Despite all of the analysis above, there remains one elephant in the room that has the potential to void everything: Xu and Harvey had no idea whether 'next bets' were placed before or after the results of 'previous bets' became known. Indeed, in correspondence with Xu, he conceded that he had no idea about the proportion. If you have no idea whether 'next bets' are placed after 'previous bets' are settled, how can you begin to draw conclusions about causality in odds movement between sequential winning bets, and specifically that gamblers are choosing to change odds in response to previous wins and losses? Of course, the same argument can be applied to the Pyckio data set. Fortunately, I have been able to filter for bets in that sample that were placed after the previous ones had been settled. [The opportunity to filter Xu and Harvey's data was not available to me. Xu explained he was unable to provide the raw data because the provider (presumably the bookmaker) would not allow this. So much for the integrity of scientific method.] The proportion amounted to only 11.6% of the total sample. The vast majority of bets placed were struck before previous ones had been settled. Consequently, for the vast majority of the sample, choice, if any was being exerted, could have had nothing to do with changes in odds during winning (and losing) sequences. Analysing that 11.6% as in the manner above (looking at what gamblers were doing within winning sequences) showed no evidence of any meaningful price changes between consecutive wins. Yet even for this sample, we cannot be sure that the tipsters advising or betting these picks were not advising or betting picks elsewhere and with other bookmakers. Similarly, even if Xu and Harvey were to revisit their data and test for previous bet settlement, they would still have no idea whether these gamblers had not been placing bets at other bookmakers in between consecutive wins in their data sample, which came from only one bookmaker. Sports bettors typically place more than one bet at a time.

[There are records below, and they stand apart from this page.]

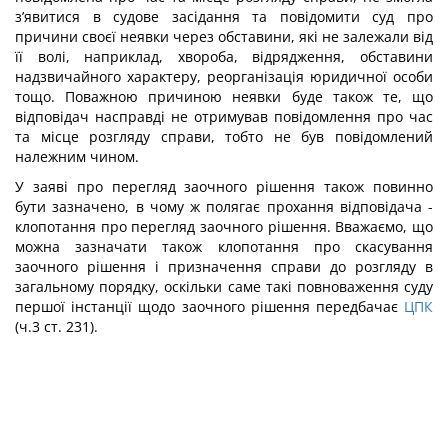
з’явитися в судове засідання та повідомити суд про
причини своєї неявки через обставини, які не залежали від
її волі, наприклад, хвороба, відрядження, обставини
надзвичайного характеру, реорганізація юридичної особи
тощо. Поважною причиною неявки буде також те, що
відповідач насправді не отримував повідомлення про час
та місце розгляду справи, тобто не був повідомлений
належним чином.
У заяві про перегляд заочного рішення також повинно
бути зазначено, в чому ж полягає прохання відповідача -
клопотання про перегляд заочного рішення. Вважаємо, що
можна зазначати також клопотання про скасування
заочного рішення і призначення справи до розгляду в
загальному порядку, оскільки саме такі повноваження суду
першої інстанції щодо заочного рішення передбачає
ЦПК
(ч.3 ст. 231).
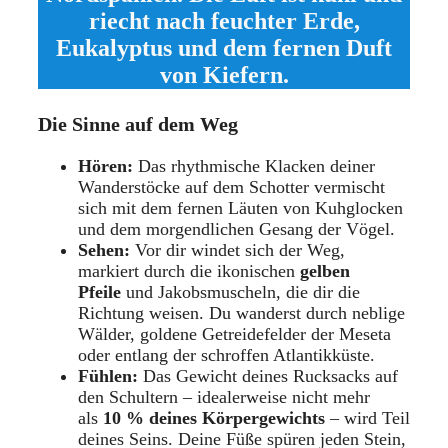
riecht nach feuchter Erde,
Eukalyptus und dem fernen Duft
von Kiefern.
Die Sinne auf dem Weg
Hören:
Das rhythmische Klacken deiner
Wanderstöcke auf dem Schotter vermischt
sich mit dem fernen Läuten von Kuhglocken
und dem morgendlichen Gesang der Vögel.
Sehen:
Vor dir windet sich der Weg,
markiert durch die ikonischen
gelben
Pfeile
und Jakobsmuscheln, die dir die
Richtung weisen. Du wanderst durch neblige
Wälder, goldene Getreidefelder der Meseta
oder entlang der schroffen Atlantikküste.
Fühlen:
Das Gewicht deines Rucksacks auf
den Schultern – idealerweise nicht mehr
als
10 % deines Körpergewichts
– wird Teil
deines Seins. Deine Füße spüren jeden Stein,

In concluding from their analysis that, by believing in the gambler's fallacy, sports bettors create their own hot hands and choose to shorten the odds they bet after wins, Xu and Harvey have, in my opinion, demonstrated a complete misreading of their data. Irrespective of the failure to consider the influence of survivorship bias in the generation of longer winning sequences with shorter odds, and differential betting history lengths (that experience shows do exist) in the generation of longer winning sequences with the same odds, they have implied a causality where it is fundamentally impossible to do so, given the lack of information about the timing of sequential bets. In my view, their original paper should never have been accepted as a serious piece of work as it stood, since it really only presented a conclusion based on an assumption (next bets always followed settlement of previous bets) that is completely untestable. Sports bettors, like other gamblers, may very well suffer from both the gambler's fallacy and the hot hand fallacy, but in the context of sequential odds choice, and specifically the deliberate shortening of odds after wins, we really still have no idea. Moreover, in Asian handicap and American spread markets, the possibility that bettors can shorten their odds after wins is, of course, completely unavailable to them anyway.
If nothing else, hopefully readers who like to analyse data, whether investigating potential betting systems or running the numbers over their betting performance, will recognise that they should always consider potential sources of bias and what impact they might have on the conclusions they draw.